How would you write a program to filter emails as they come into your email account and decide whether to put them in the spam folder or the inbox folder?
Photo credited to balise42, Some rights reserved
Some of my thoughts on how to do this are:
- I’d collect examples of emails I knew to be spam or not-spam
- I’d read the emails I had collected and write down any patterns I saw in either group
- I’d think about abstracting those patterns into more general rules I could program
- I’d look for emails that I could safely and quickly categorize as either spam or non-spam
- I’d write tests for my program to ensure it was making accurate decisions
- I’d monitor the deployed system and keep an eye on the decisions it was making
I could write a program to do this, and so could you.

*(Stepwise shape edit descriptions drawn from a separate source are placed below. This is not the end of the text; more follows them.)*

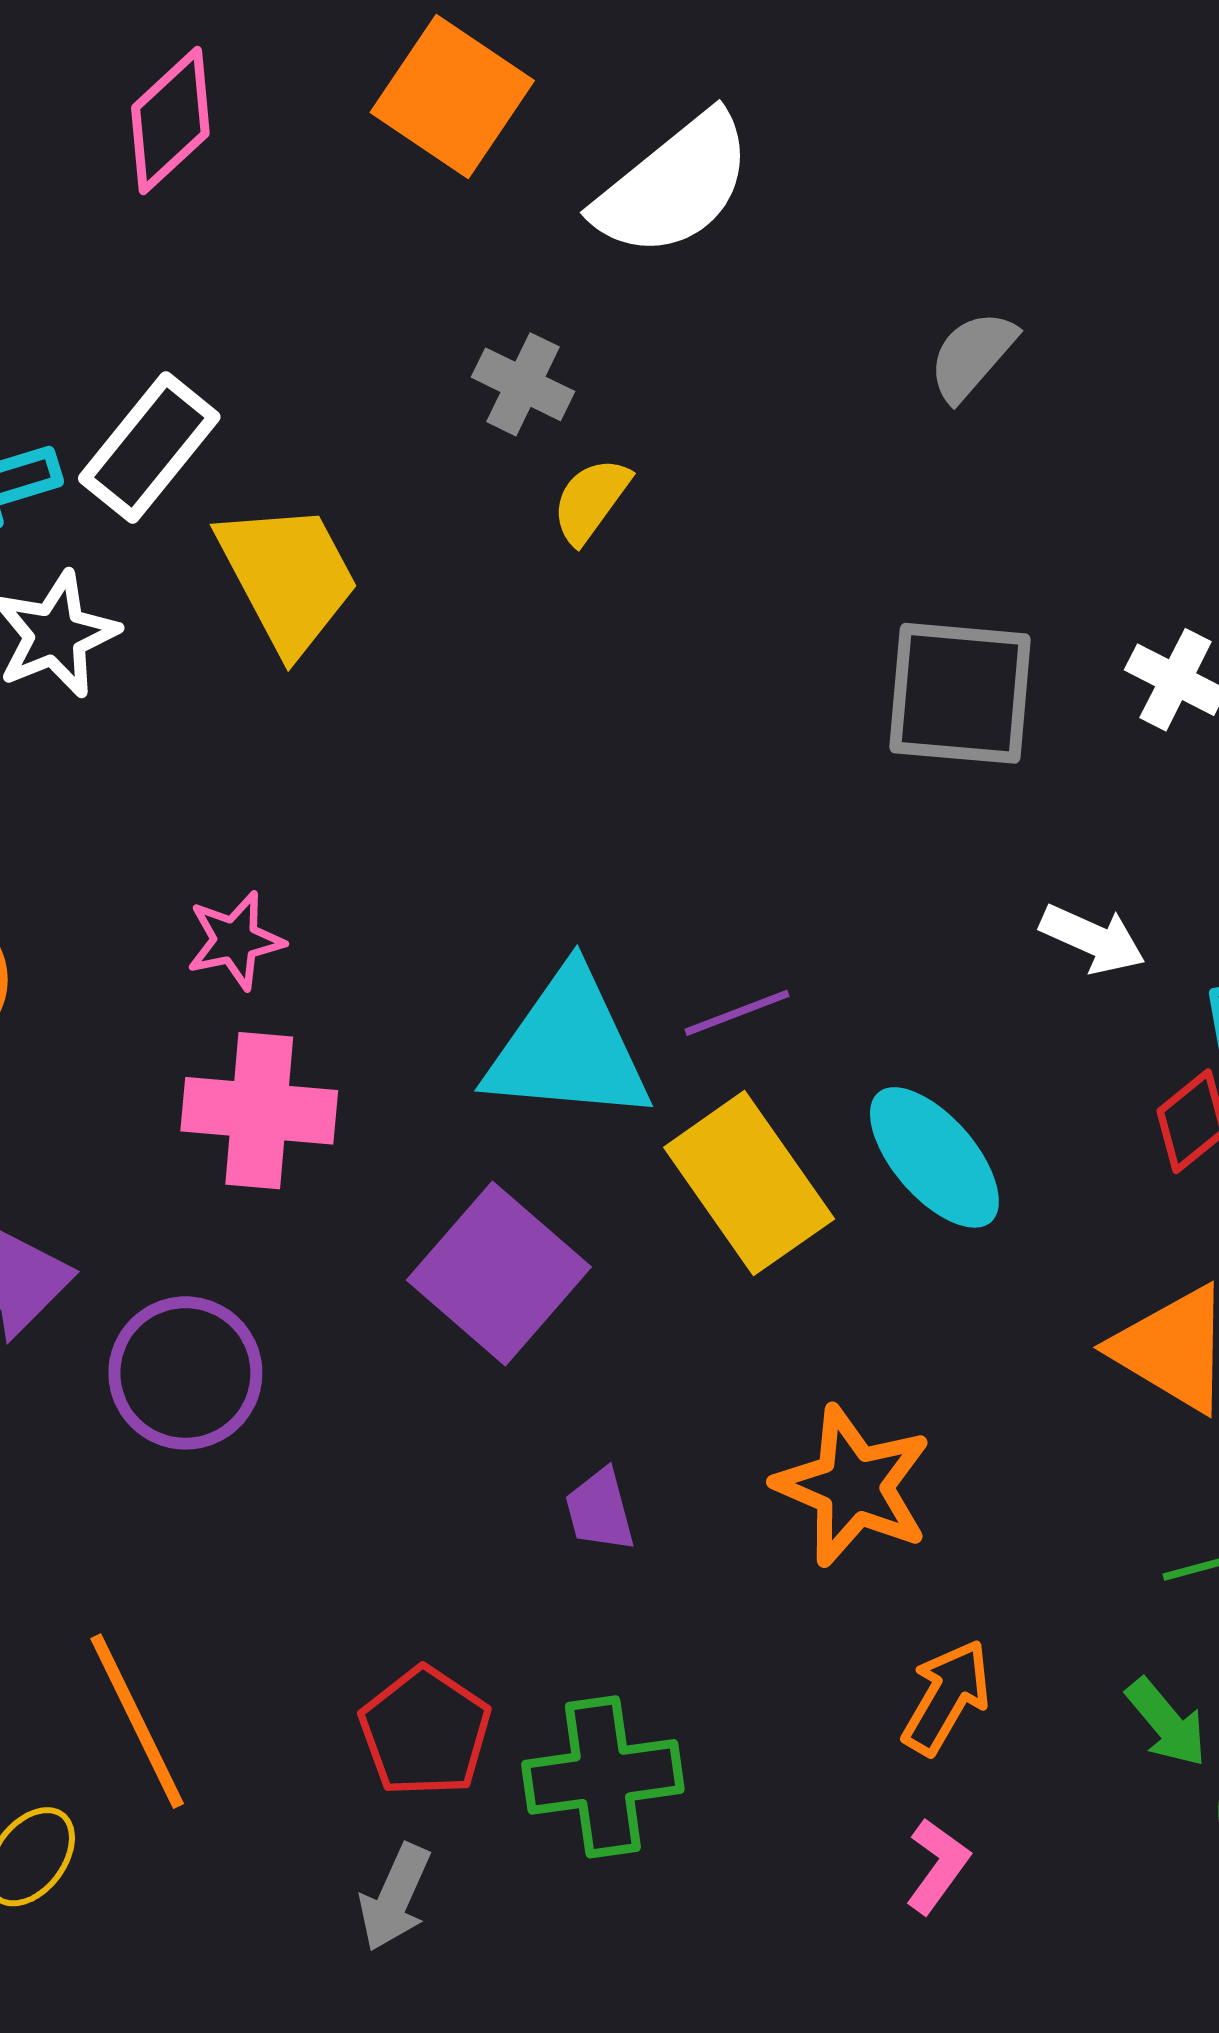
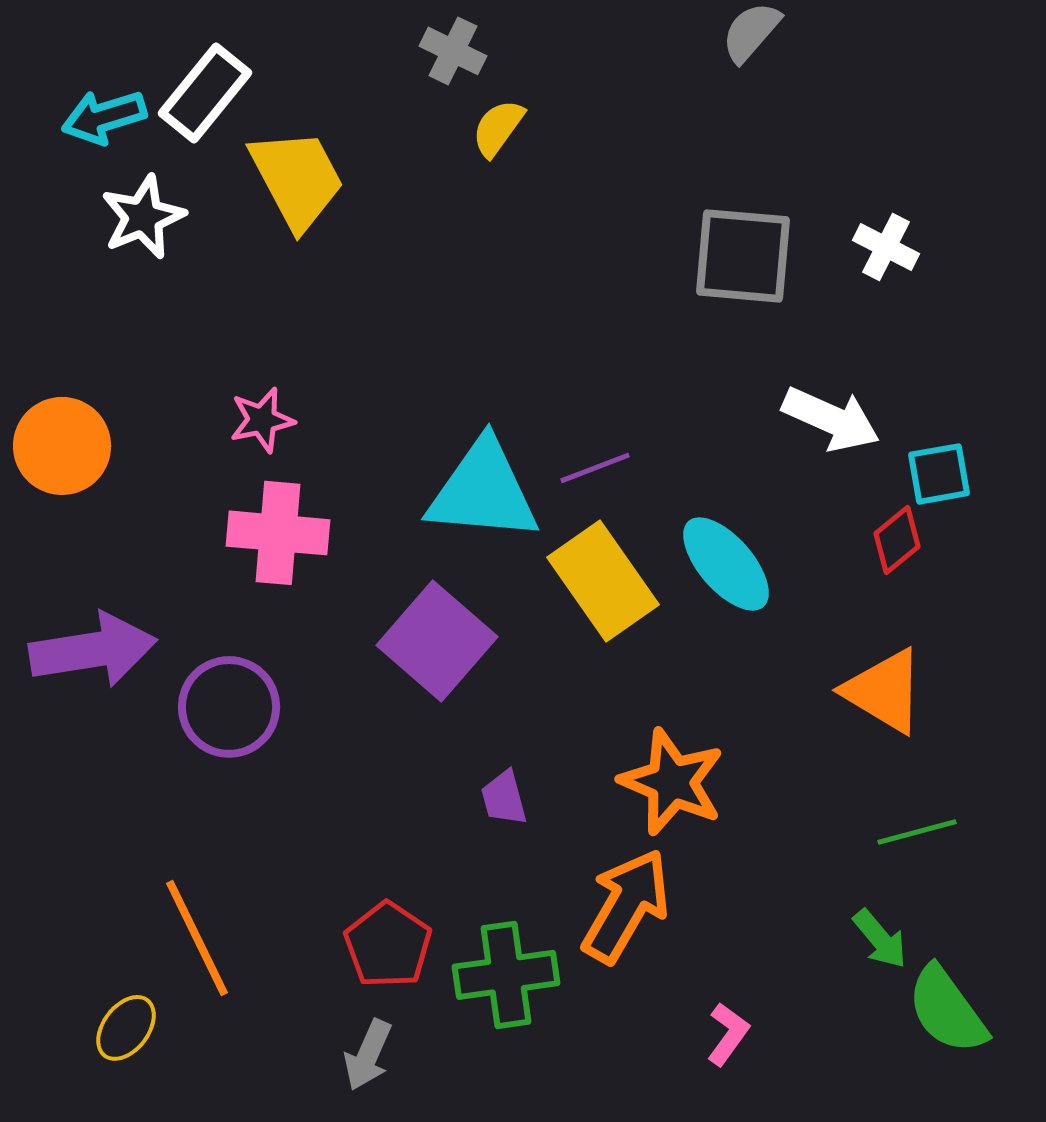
white arrow: (1093, 939) -> (831, 419), size x1.4
orange arrow: (946, 1697) -> (626, 906), moved, size x1.5

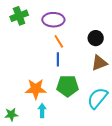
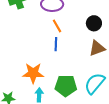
green pentagon: (68, 86) -> (66, 86), moved

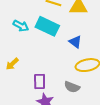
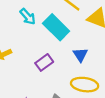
purple rectangle: (40, 81) -> (44, 62), moved, turned 35

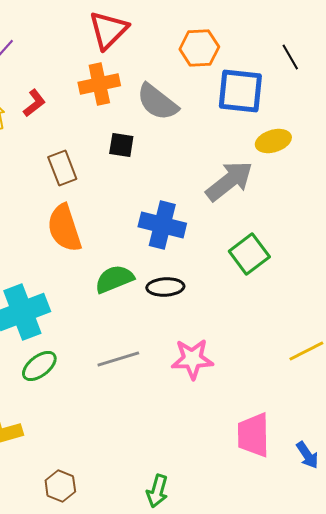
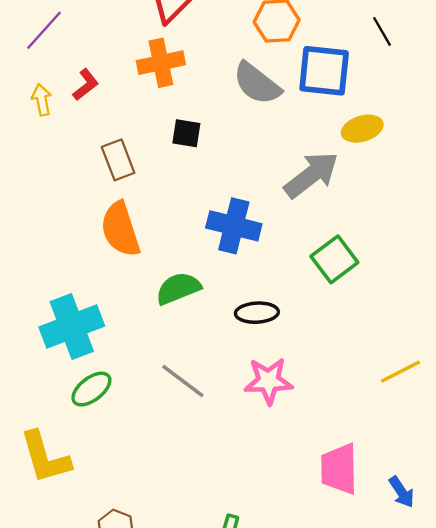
gray semicircle: (157, 102) -> (257, 83), moved
black ellipse: (165, 287) -> (257, 313), moved
gray line: (118, 359) -> (183, 381), turned 54

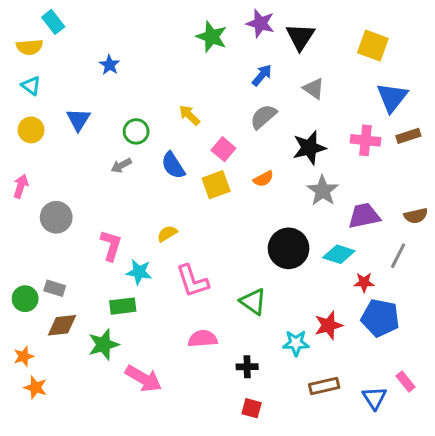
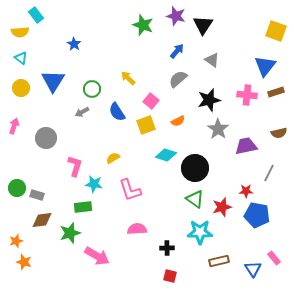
yellow square: (373, 46) -> (276, 31), moved
blue triangle: (78, 120) -> (53, 81), size x1.4
brown semicircle: (416, 216) -> (279, 133), moved
gray circle: (56, 217) -> (46, 138), moved
cyan diamond: (339, 254) -> (166, 155), moved
green circle: (25, 299) -> (17, 188), moved
green triangle: (253, 302) -> (195, 199), moved
red star: (328, 325) -> (222, 207), moved
cyan star: (296, 343) -> (200, 232), size x1.4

It would take a lot of time. A lot of emails would have to be read. The problem would need to be thought about very deeply. It would take a lot of development and testing time before the system could be trusted enough to be put into operations. Once in operations, there would be so many hard coded rules that were specific to the email I had read that it would be a maintenance nightmare.
The process above also describes a machine learning solution to the problem of discriminating spam email from non-spam email. The punch line is that machine learning methods can automate the process for you.
Pro Tip: Approaching complex problems in this way is an incredibly valuable skill that will serve you well later on in preparing data and selecting the right machine learning method. Thinking through the process of “how would I manually write a program to solve this” is a master skill that is often overlooked and forgotten by professionals.